# [Exercise]
Transcribe, starting at the line with "capacity under construction" and ending at the line with "TOTAL BEDROOMS", every line of the material below exactly, but leave out the pictures and anything outside that span.

· · · · · · ·

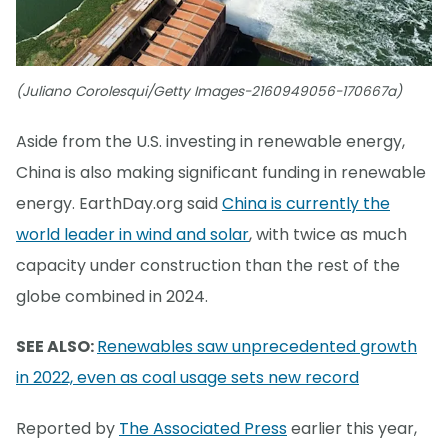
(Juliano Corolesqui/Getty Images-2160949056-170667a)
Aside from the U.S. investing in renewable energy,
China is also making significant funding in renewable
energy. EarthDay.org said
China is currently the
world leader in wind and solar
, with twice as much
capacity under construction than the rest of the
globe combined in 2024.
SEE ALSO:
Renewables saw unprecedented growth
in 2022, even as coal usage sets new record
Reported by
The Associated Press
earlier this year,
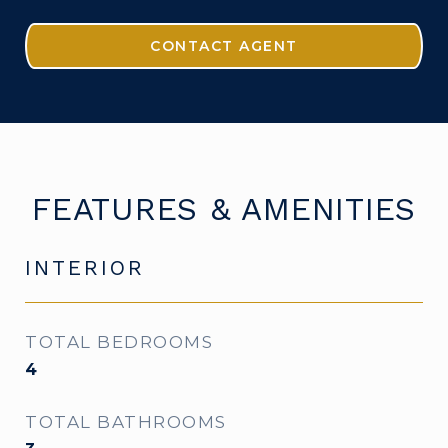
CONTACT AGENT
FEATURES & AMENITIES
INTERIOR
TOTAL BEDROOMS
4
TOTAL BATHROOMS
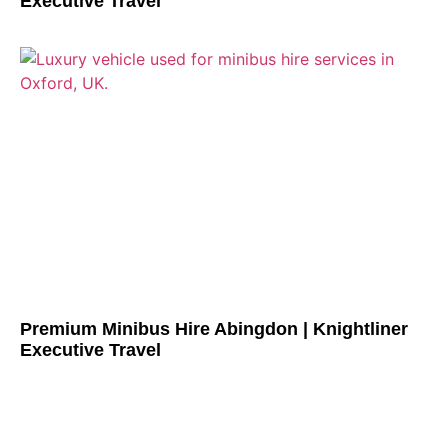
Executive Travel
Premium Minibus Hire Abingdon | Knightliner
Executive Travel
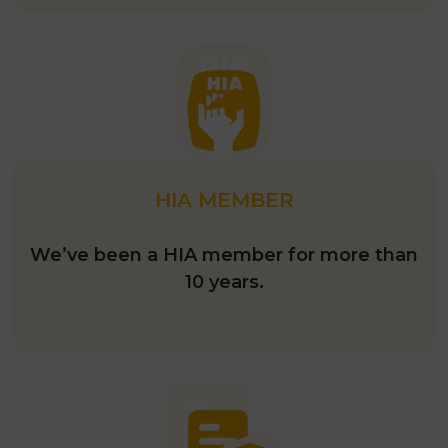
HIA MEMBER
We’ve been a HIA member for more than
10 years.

· · · · · · ·

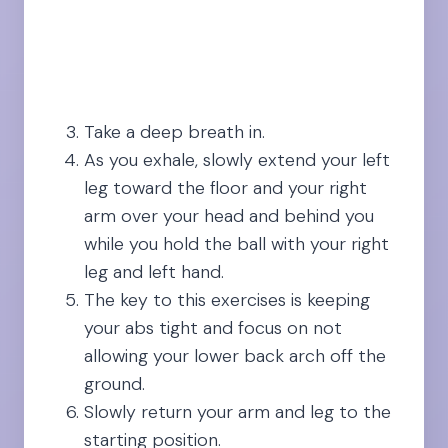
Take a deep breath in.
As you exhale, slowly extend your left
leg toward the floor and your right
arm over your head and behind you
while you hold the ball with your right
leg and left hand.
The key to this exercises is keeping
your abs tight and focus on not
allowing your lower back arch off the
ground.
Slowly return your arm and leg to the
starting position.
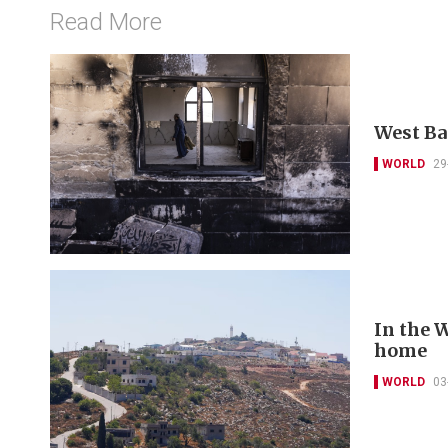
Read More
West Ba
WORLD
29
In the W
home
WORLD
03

· · · · · · ·

# [Answer box]
capacity under construction than the rest of the
globe combined in 2024.
SEE ALSO:
Renewables saw unprecedented growth
in 2022, even as coal usage sets new record
Reported by
The Associated Press
earlier this year,
CONTACT AGENT
FEATURES & AMENITIES
INTERIOR
TOTAL BEDROOMS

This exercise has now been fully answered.